Craving Pure Spiritual Milk

Reading: 1 Peter 2:1-3, Psalm 34


This is my little grandson, Cedar Rae Groenenboom. Today he is six and a half months old.

He has grown quite a lot. When we was born he was a scrawny little runt. Now, he looks like someone has slipped him into a Sumo suit. Just this last week he sprouted two front teeth. When we skype, he smiles at us. He’s sitting, clutching, started on solids. He is smarter and more handsome than any other child on the face of the earth.

All that growth happens naturally. Just feed him, and he packs it on. As followers of Jesus, we also a called to growth. And it would be good if our growth were as easy and as automatic as Cedar’s. But that is not the case.

Pure Spiritual Milk

God’s word says

“Like newborn babies, crave pure spiritual milk, so that by it you may grow up in your salvation,” (1 Peter 2:2, NIV)

What is this ‘spiritual milk’ and what is ‘growth’?

It’s at this point our ‘bible eyes’ kick in. These are the eyes that read something, assume you know what’s being referred to, and read on, without giving too much thought. So, we read verse 2, and think ‘right: that’s talking about reading the Bible, and hungering for God’s word…”
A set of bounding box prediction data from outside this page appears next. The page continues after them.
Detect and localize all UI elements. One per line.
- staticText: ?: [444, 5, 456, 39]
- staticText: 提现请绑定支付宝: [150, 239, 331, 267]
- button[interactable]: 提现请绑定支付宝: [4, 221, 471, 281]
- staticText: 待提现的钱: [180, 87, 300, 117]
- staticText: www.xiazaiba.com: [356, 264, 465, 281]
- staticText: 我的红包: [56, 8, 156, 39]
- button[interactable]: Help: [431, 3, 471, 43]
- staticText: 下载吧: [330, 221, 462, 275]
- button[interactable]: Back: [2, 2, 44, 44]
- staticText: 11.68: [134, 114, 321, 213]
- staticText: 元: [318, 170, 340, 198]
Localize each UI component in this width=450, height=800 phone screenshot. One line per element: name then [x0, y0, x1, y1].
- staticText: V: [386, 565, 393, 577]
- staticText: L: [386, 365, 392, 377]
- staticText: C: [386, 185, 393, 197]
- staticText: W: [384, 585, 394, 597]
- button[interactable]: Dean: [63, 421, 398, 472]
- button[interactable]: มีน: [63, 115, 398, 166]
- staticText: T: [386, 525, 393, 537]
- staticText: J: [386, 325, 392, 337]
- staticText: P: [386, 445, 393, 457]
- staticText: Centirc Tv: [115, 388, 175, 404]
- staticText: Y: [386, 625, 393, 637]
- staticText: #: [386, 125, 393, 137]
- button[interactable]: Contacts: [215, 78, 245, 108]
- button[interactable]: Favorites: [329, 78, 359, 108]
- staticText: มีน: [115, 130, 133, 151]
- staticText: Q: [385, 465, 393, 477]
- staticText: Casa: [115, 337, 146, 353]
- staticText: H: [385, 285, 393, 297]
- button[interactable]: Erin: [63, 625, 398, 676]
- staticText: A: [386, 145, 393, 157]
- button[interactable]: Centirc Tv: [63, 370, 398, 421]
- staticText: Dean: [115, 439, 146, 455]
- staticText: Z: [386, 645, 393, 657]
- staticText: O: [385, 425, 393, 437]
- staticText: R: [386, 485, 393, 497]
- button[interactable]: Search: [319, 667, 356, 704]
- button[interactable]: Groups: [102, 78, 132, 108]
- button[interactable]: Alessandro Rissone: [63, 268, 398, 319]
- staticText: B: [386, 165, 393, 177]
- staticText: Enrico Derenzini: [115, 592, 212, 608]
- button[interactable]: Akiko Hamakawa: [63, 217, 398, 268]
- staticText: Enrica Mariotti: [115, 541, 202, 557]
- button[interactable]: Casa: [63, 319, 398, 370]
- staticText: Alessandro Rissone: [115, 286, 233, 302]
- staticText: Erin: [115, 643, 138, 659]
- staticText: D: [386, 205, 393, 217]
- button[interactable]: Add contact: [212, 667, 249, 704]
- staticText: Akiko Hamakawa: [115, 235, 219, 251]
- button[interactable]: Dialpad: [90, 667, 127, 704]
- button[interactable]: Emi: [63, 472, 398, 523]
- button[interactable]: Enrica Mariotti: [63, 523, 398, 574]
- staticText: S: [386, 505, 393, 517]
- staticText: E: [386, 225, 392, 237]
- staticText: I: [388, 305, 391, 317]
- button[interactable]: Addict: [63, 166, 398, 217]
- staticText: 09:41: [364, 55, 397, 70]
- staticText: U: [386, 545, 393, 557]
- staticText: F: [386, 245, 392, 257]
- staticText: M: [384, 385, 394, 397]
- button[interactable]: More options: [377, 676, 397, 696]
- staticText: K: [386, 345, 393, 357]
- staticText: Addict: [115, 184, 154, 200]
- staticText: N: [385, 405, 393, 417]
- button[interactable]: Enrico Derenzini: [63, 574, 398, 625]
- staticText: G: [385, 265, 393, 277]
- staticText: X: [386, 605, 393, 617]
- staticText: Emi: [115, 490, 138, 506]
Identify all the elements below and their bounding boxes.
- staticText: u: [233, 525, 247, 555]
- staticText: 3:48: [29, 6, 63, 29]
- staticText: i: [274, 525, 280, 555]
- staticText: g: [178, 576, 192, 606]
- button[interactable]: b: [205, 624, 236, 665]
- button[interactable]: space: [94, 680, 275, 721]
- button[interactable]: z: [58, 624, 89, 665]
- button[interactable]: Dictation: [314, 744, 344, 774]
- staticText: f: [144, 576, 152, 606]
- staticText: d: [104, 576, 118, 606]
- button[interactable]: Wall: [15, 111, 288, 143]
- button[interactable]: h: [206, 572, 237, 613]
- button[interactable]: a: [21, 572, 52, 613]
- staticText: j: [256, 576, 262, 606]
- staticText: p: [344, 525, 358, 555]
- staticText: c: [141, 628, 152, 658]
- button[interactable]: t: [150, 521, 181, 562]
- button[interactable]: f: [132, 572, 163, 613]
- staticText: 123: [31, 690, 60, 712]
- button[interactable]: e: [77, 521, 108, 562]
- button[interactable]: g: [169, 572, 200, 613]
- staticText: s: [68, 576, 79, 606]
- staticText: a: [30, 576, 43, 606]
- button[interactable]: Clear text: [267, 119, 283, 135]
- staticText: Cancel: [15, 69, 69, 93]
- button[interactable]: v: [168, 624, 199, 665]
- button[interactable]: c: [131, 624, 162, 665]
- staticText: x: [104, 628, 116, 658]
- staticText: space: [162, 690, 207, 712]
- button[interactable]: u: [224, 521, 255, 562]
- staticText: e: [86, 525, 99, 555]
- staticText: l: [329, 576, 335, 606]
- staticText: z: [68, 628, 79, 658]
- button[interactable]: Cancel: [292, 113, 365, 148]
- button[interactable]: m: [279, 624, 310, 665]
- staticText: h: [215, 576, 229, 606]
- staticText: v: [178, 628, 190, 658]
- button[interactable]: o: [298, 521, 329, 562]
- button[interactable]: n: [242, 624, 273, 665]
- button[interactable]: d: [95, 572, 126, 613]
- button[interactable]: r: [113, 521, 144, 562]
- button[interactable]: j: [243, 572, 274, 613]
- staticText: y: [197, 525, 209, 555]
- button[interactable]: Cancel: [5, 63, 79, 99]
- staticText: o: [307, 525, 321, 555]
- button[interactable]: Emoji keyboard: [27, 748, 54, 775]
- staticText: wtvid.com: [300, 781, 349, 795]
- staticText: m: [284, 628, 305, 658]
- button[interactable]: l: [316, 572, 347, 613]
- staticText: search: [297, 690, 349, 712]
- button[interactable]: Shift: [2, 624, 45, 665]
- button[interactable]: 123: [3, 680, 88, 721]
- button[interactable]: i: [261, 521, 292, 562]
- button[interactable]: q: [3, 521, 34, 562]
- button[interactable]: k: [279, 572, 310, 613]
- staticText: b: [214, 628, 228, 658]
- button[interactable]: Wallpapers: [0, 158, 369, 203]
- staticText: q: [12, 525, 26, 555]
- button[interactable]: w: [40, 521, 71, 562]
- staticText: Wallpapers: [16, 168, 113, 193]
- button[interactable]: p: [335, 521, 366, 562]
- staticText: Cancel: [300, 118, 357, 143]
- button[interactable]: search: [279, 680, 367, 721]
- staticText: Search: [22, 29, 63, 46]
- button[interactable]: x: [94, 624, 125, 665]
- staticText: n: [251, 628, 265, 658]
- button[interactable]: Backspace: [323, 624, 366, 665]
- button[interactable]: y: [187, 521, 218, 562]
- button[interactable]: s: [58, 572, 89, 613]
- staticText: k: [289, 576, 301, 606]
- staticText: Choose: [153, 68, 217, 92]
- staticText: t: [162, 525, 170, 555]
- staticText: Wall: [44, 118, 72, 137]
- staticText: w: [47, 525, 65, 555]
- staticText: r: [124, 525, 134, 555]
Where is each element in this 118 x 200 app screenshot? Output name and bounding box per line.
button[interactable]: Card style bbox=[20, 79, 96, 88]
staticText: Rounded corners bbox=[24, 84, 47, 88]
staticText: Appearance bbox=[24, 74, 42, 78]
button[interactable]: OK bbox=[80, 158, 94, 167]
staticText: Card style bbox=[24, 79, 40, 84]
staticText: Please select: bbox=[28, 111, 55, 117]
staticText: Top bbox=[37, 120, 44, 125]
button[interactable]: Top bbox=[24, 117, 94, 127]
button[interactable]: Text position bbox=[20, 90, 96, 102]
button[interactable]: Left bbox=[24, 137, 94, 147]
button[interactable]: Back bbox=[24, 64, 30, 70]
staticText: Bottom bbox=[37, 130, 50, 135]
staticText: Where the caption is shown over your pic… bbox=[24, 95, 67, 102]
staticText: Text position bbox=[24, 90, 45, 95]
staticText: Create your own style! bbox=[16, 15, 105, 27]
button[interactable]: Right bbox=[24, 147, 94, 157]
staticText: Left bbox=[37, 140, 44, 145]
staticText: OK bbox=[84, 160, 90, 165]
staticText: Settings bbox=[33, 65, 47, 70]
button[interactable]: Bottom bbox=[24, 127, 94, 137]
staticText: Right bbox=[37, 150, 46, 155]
And we think it’s then calling us to a range of activities that centre on the Bible. Things like

  • Bible reading and personal devotions
  • Listening to podcasts: download great preachers onto your phone or tablet, and you’ve got iWorship and iGrowth anywhere as you drink your pure iMilk
  • Great reading: good Christian books. Seen Tim Keller’s latest? Looks like a cracker
  • Attend worship: sit under the word, get some great preaching under your belt

Now all these activities are good, obviously. And we should be doing a lot more of them. They are relevant to what this verse calls us to. But it’s only half right to suggest they are the totality of what is commanded here.

The problem – if you can call it that – is that they do not actually make us grow. They are a means to growth, for sure, but they do not bring us growth themselves. The distinction is important. Because there is only one thing that actually brings us growth. One thing that makes us alive. There is only one that saves, and it is Jesus.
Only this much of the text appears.